═════ EXERCISE INPUT ═════

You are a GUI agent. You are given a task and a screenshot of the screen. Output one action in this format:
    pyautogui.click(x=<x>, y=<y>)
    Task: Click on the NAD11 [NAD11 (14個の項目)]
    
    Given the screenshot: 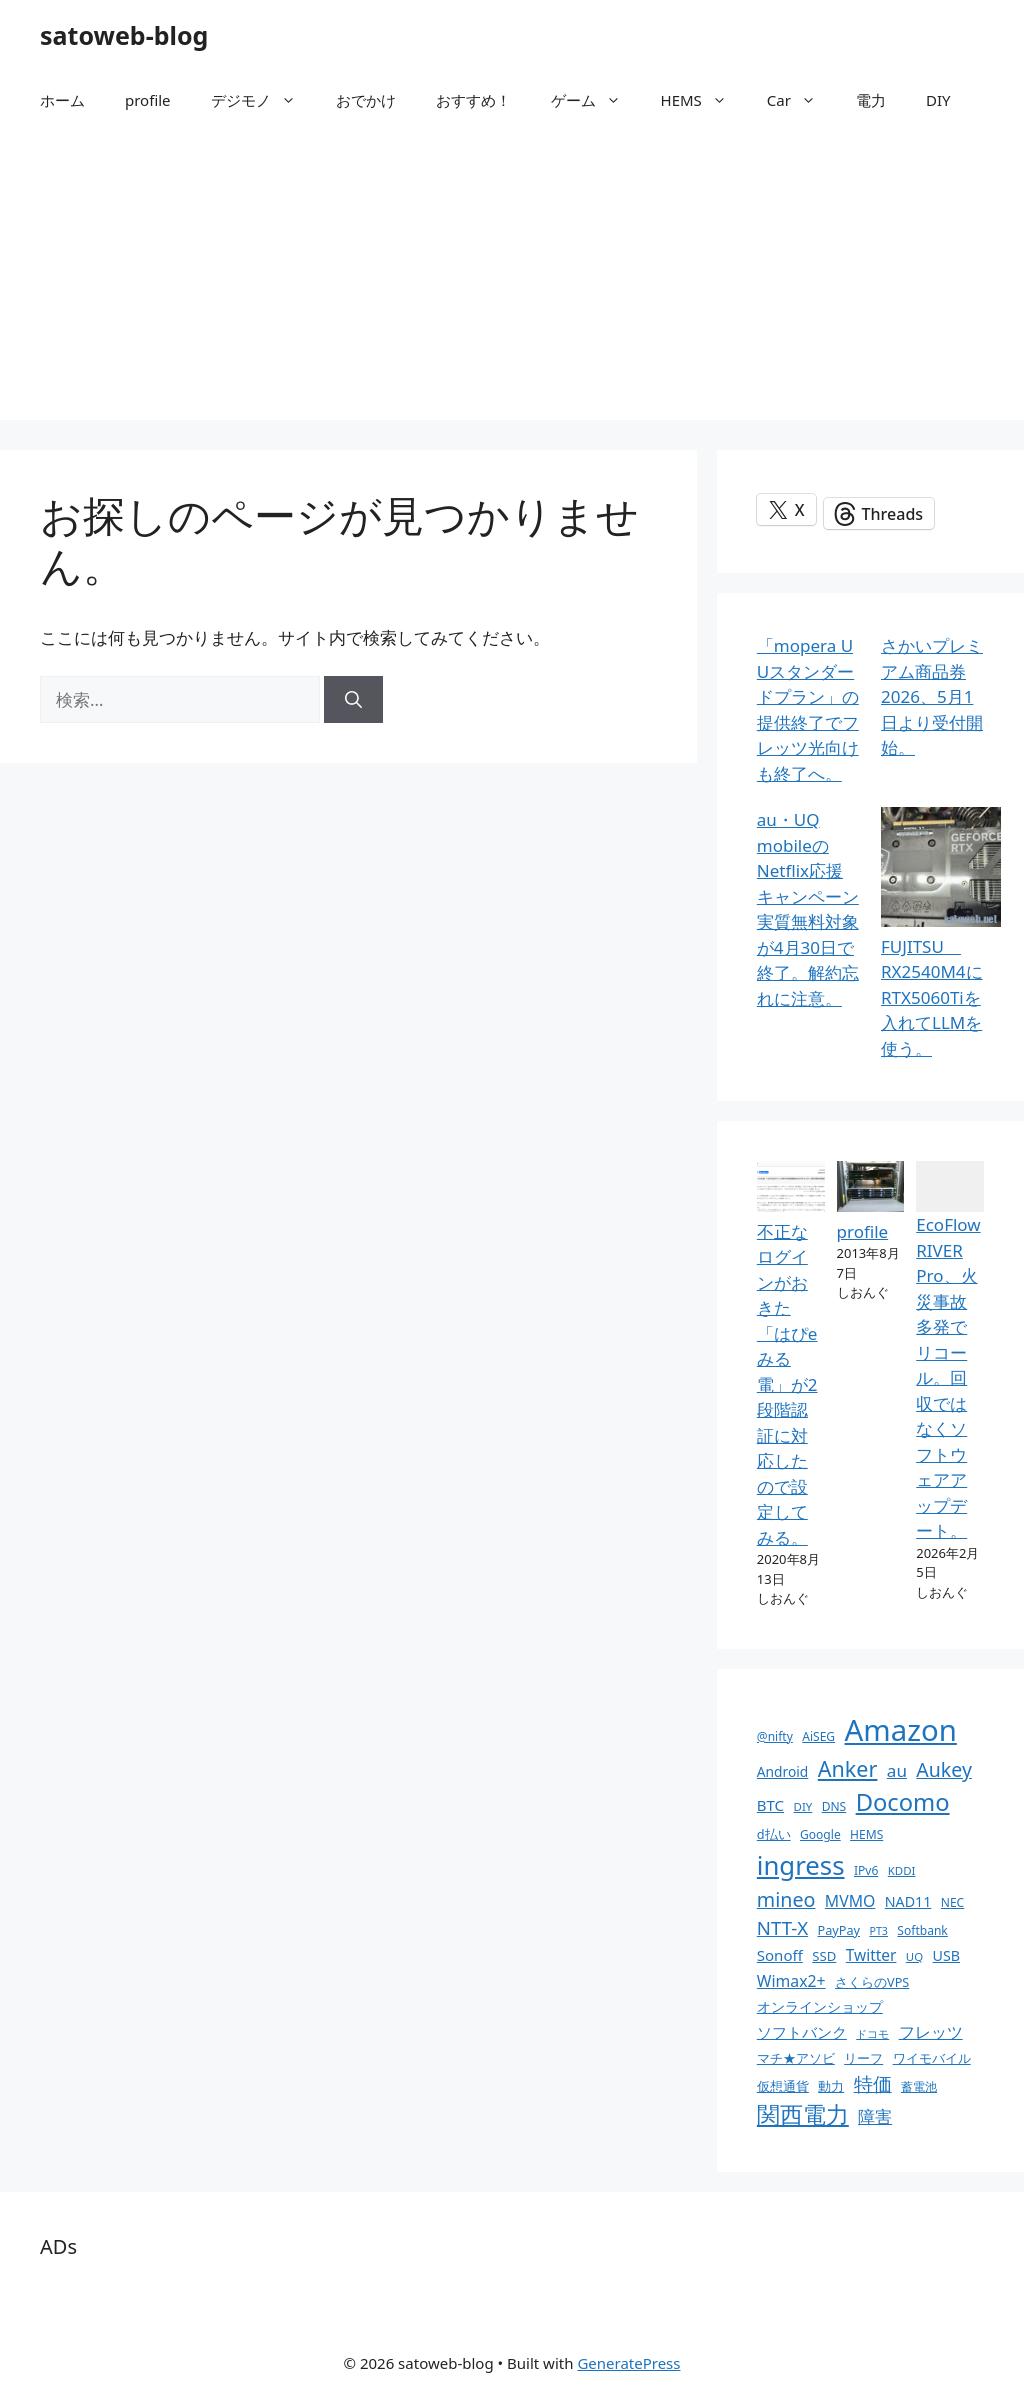 What is the action you would take?
    pyautogui.click(x=908, y=1901)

═════

— WHAT THIS TASK INVOLVES —
Begin with the first line of the records and finish with the line containing "Task: Click on the NAD11 [NAD11 (14個の項目)]". Reproduce those lines exactly, both ends included, and nothing else.

— COMPLETED TASK —
You are a GUI agent. You are given a task and a screenshot of the screen. Output one action in this format:
    pyautogui.click(x=<x>, y=<y>)
    Task: Click on the NAD11 [NAD11 (14個の項目)]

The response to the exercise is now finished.